**WHAT YOU ARE ASKED TO DO**
Only lines with the string "till" should be returned from the data below.

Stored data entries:
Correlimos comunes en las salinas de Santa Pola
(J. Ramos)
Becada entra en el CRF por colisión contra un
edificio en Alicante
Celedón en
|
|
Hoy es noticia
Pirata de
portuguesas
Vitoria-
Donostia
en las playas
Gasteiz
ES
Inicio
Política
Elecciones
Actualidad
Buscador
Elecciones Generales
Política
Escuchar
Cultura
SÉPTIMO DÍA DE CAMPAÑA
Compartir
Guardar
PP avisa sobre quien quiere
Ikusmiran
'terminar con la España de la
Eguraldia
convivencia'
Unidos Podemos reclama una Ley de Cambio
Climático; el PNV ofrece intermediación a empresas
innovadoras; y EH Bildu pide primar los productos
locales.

--

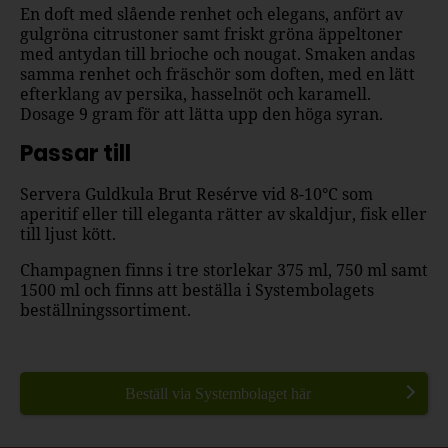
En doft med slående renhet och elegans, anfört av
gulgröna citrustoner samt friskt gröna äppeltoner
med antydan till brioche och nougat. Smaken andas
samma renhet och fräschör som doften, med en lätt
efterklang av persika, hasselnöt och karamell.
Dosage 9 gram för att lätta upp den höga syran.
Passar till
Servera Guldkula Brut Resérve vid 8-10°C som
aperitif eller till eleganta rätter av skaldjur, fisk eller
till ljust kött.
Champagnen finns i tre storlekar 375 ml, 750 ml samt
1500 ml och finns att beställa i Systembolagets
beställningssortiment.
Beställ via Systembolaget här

**RESPONSE TO THIS TASK**
med antydan till brioche och nougat. Smaken andas
Passar till
aperitif eller till eleganta rätter av skaldjur, fisk eller
till ljust kött.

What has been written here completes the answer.